> [What to do]:
Your answer should reproduce every line of the material in which the word "Tường" occurs.

> [Records for the exercise]:
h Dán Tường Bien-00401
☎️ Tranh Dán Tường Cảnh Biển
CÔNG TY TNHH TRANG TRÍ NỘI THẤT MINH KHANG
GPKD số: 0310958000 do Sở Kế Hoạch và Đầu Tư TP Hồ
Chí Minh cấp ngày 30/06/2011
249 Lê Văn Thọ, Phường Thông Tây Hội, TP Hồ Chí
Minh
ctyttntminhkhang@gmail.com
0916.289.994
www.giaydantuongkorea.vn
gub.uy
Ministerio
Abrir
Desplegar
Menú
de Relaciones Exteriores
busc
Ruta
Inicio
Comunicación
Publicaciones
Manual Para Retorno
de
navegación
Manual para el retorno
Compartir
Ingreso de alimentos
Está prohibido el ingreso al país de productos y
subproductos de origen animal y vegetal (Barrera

> [Response to the exercise]:
h Dán Tường Bien-00401
☎️ Tranh Dán Tường Cảnh Biển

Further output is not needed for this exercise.